Andrew arrived after a fast and easy natural birth, but latching him on was not easy. The following morning I felt a familiar nipple pain and I thought Andrew was not latching on or sucking well. I called my lactation consultant right away. After helping me get him latched on, she did a thorough assessment and diagnosed tongue-tie. She explained to me that there are four types of tongue-tie. Types one and two are anterior or classic tongue-ties, where the frenulum is tethered near the front of the mouth. These types are diagnosed more frequently and many pediatricians agree that clipping them is beneficial. Types three and four are referred to as posterior tongue-ties, where the frenulum is tethered toward the back of the mouth. They are frequently overlooked and undiagnosed and many doctors believe they do not pose a problem. However, after learning more about the posterior tongue-tie, I realized that if left untreated, in addition to breastfeeding difficulties, it could lead to other feeding and speech problems in the long term, just like the classic tongue-tie.
I chose to have Andrew's frenulum clipped by an ear, nose, and throat specialist. While waiting for that appointment, my lactation consultant helped me to formulate a plan for maximizing Andrew's nursing efficiency and establishing my milk supply. I had been taking the galactagogues from the beginning. I also started pumping a few times a day and used the expressed milk to supplement him at the breast with a syringe or nursing supplementer. I was also paying a great deal of attention to his latch. This plan worked! Andrew's nursing began to improve and he started gaining weight very quickly. At one week he was nearly back to his birth weight. After the tongue-tie clipping, followed by a few sessions of cranio-sacral therapy, nursing improved even more. Right away I felt the difference in the quality of Andrew's sucking. Within a week my pain started to go away. I had one small crack on the right nipple but it healed quickly. I was elated to be making enough milk this time.

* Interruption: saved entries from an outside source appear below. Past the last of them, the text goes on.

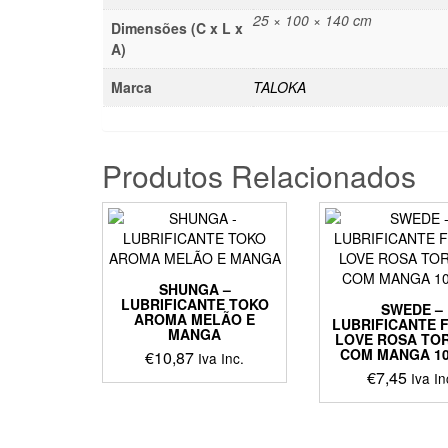
25 × 100 × 140 cm
Dimensões (C x L x
A)
Marca
TALOKA
Produtos Relacionados
SHUNGA –
LUBRIFICANTE TOKO
SWEDE –
AROMA MELÃO E
LUBRIFICANTE 
MANGA
LOVE ROSA TO
COM MANGA 10
€
10,87
Iva Inc.
€
7,45
Iva In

At four weeks I felt that our breastfeeding issues were successfully resolved. I had a strong supply. Andrew was gaining weight very well and he was nursing like a champ, and I was pain free. It was such a relief.
My lactation consultant says that "the baby drives the bus." By that she means that if the baby does not nurse well it can result in serious breastfeeding problems. So often the responsibility is placed squarely on the mother's shoulders: for example, she is not making enough milk or something is wrong with her breasts or nipples. Yet no one assesses the baby, who may be a big contributor to the breastfeeding problems. I wonder if my daughter had an undiagnosed tongue-tie since the problems that we experienced with my son early on were so similar to those with my daughter.
I marvel at how this time around most of our breastfeeding issues had nothing to do with the reduction surgery. Still, all the difficulties I went through with my daughter only reinforced my commitment to breastfeeding and fueled my passion for it. I am grateful for all the knowledge I gained and I am looking forward to nursing my son until he weans himself.